Natascha Kampusch: não se morde a mão que nos alimenta
"A fome é uma experiência física extrema. Primeiro, ainda nos sentimos bem: quando se corta o fornecimento de comida, o corpo ainda se estimula. A adrenalina é libertada parta o sistema. De repente, sentimo-nos melhor, cheios de energia. É provavelmente um mecanismo através do qual o corpo nos quer indicar que ainda tem reservas, e que podemos usá-las para procurar alimento. Encarcerados debaixo da terra, não podemos encontrar qualquer alimento, e o suplemento de adrenalina não nos serve para nada.

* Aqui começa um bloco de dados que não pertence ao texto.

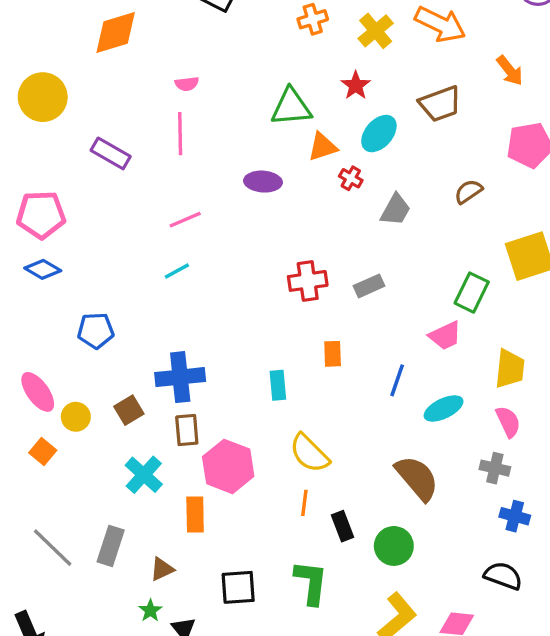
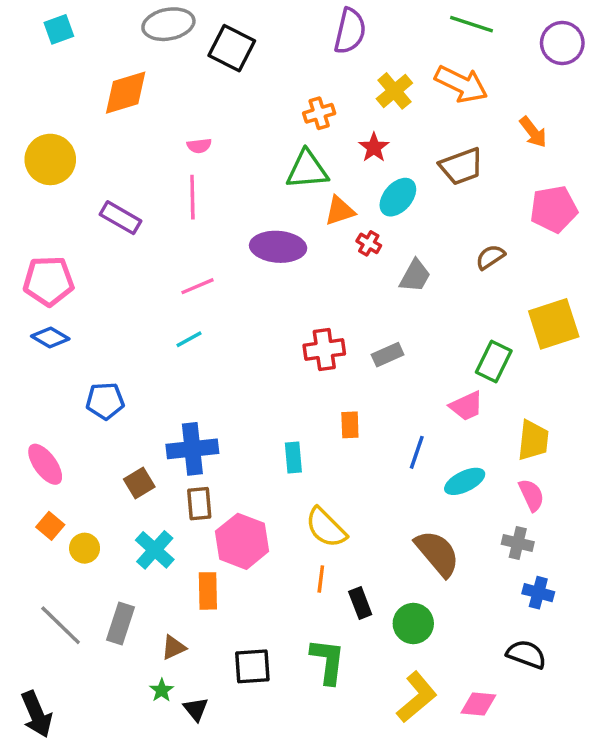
orange cross: (313, 19) -> (319, 113), moved
purple ellipse: (263, 182) -> (278, 247), size x1.4
yellow circle: (76, 417) -> (85, 548), moved

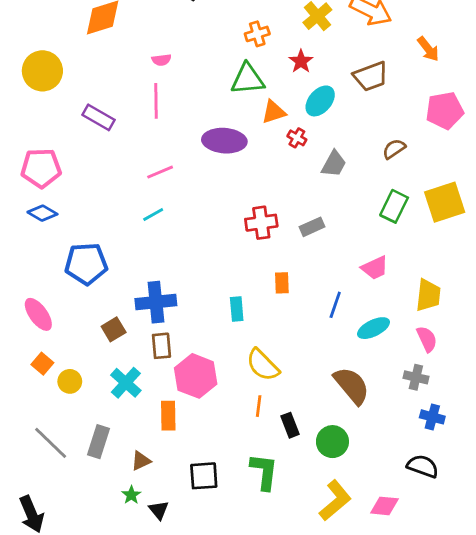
green rectangle: (494, 362) -> (394, 206), moved
blue pentagon: (105, 401) -> (86, 264), size x1.4

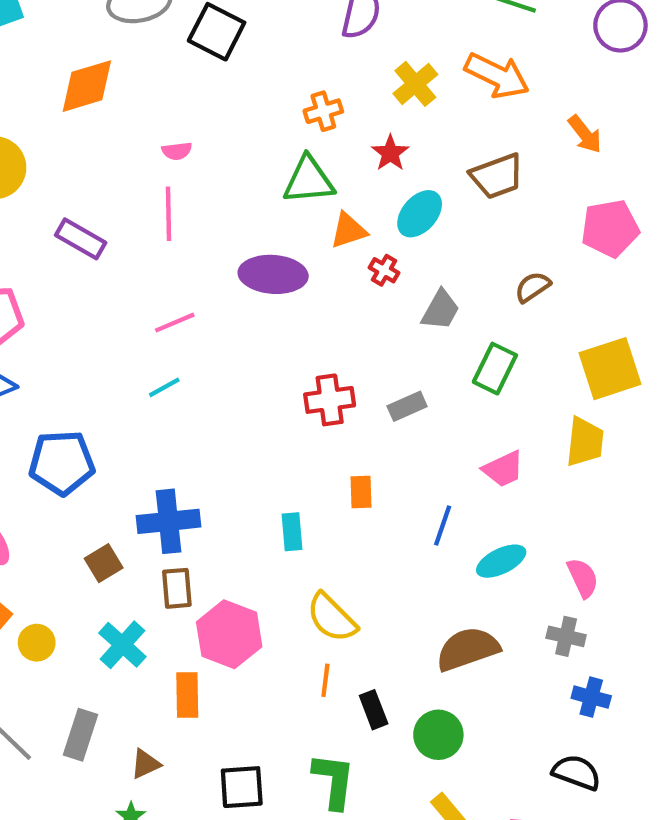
green rectangle: (394, 206) -> (495, 369), moved
yellow trapezoid: (428, 295) -> (585, 442), moved
brown semicircle: (352, 386) -> (468, 649), turned -69

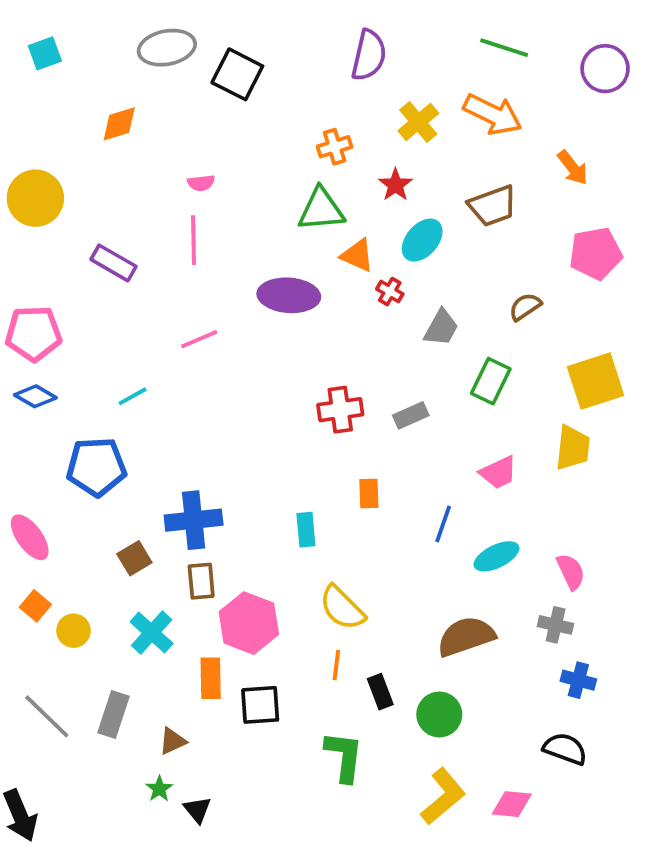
orange diamond: (87, 86) -> (119, 124), size x0.7
orange triangle: (348, 230) -> (357, 255), turned 42
cyan line: (164, 387) -> (133, 396), moved
black square: (242, 787) -> (260, 705), moved

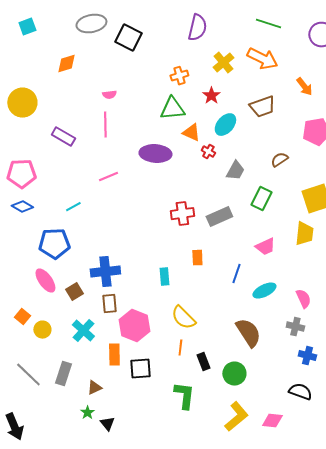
gray rectangle: (411, 415) -> (219, 217), size x1.4
pink ellipse: (30, 537) -> (45, 281), moved
brown semicircle: (466, 636) -> (248, 333), turned 76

Somos atormentados pelos barulhos que o estômago faz e pelos sonhos de comida. Os pensamentos giram apenas em redor do próximo pedaço de comida. Depois, perdemos a ligação à realidade, e deslizamos para um estado de delírio. deixamos de sonhar, e entramos simplesmente noutro mundo. Vemos bufetes, grandes pratos cheios de esparguete, tortas e bolos, muito perto de nós. Miragens. Cólicas que sacodem o corpo todo, de tal maneira que aparece que o estômago se está a devorar a si próprio. As dores que a fome provoca são insuportáveis. Isto é incompreensível para quem a a fome nunca passou de uns ligeiros barulhos que o estômago faz. Eu gostaria de nunca ter sentido aquelas cólicas. Por fim chega a fraqueza. Quase não conseguimos erguer um braço, a circulação sanguínea falha, e quando nos levantamos, vemos tudo preto e desmaiamos...
Não se morde a mão que nos alimenta. No meu caso apenas havia uma mão que me podia livrar de morrer de fome. Era a mão do mesmo homem que passava a vida a privar-me de comida... É tão fácil controlar alguém quando o mantemos esfomeado".